Results: Demographics associated with higher IL-6 were older age (FD [95% CI]: 1.09 [1.08-1.11] per 10 yr) and higher BMI (1.02 [1.01-1.04] per 5 kg/m(2)), whereas black race was associated with reduced IL-6 (0.96 [0.93-0.99]). As for HIV variables, patients not receiving ART (1.36 [1.29-1.43]) and with higher HIV-RNA (1.24 [1.01-1.52] for >100,000 vs. ≤500 copies/mL) had increased IL-6. Participants taking protease inhibitors (PI) had higher IL-6 (1.14[1.09-1.19]). Higher nadir CD4 count (0.98 [0.97-0.99]/100 cells/µL) was related to lower IL-6. All evaluated comorbidities were related to higher IL-6; FDs in IL-6 were 1.08 [1.04-1.12] for smoking, 1.12 [1.02-1.24] for CVD, 1.07 [1.00-1.16] for diabetes and 1.12 [1.02-1.24] for HBV (1.15 [1.02-1.30]) and 1.53 [1.45-1.62] for HCV. IL-6 increased with decreasing eGFR (0.98 [0.97-1.00]/10 mL/min) and HDL-cholesterol (0.98 [0.96-0.99]/10 mg/mL). Lower education was related to higher IL-6 (1.09 [1.03-1.15] for high school vs. bachelor's degree).

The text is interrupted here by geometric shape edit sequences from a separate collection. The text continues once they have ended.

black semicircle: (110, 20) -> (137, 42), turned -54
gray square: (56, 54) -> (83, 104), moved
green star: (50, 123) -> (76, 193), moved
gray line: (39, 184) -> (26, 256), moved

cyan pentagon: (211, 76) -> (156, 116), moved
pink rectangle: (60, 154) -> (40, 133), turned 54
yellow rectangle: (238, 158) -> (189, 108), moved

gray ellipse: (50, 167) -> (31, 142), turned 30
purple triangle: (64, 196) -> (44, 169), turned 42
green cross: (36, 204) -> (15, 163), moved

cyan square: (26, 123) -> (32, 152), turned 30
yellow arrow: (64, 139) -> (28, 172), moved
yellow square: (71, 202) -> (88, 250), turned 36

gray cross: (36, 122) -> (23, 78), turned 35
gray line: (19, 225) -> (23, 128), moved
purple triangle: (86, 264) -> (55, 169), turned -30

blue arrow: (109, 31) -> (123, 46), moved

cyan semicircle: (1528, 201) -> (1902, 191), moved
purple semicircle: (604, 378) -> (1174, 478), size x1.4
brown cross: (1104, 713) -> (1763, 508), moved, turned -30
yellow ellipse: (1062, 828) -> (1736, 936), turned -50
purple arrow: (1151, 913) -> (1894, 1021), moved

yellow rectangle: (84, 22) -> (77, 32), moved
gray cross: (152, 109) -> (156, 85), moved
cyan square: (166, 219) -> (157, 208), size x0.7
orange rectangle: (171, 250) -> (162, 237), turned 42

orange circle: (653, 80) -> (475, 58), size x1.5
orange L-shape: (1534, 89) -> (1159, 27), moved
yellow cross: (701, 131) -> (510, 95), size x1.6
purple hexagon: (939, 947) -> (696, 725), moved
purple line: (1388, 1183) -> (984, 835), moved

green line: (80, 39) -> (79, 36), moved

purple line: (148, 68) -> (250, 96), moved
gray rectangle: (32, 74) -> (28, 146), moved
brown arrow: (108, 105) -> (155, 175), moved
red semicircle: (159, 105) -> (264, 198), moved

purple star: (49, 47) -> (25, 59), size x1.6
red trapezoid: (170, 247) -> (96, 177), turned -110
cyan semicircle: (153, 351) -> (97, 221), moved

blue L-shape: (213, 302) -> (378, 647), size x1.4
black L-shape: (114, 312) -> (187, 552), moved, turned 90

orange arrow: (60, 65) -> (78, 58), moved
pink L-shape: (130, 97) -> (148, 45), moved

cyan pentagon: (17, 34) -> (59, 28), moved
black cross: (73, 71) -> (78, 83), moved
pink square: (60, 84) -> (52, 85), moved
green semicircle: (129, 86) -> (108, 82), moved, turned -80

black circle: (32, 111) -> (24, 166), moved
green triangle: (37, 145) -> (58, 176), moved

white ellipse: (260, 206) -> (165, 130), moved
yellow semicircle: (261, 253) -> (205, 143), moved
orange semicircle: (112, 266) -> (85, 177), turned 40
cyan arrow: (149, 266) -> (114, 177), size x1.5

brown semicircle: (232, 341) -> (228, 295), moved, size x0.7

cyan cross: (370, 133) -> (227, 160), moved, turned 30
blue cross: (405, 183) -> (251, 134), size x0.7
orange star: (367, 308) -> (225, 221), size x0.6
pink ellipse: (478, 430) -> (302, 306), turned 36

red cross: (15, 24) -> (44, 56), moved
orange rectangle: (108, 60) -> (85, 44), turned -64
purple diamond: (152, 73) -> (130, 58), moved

Conclusions: Higher IL-6 levels were associated with older age and non-black race, higher BMI and lower HDL-cholesterol, ongoing HIV replication, low nadir CD4 counts, comorbidities and decreased renal function. This suggests that there are multiple causes of inflammation in treated HIV infection. A possible contribution from PI use was also observed. Contribution from inflammation to explain variation in clinical outcomes for these factors should be investigated.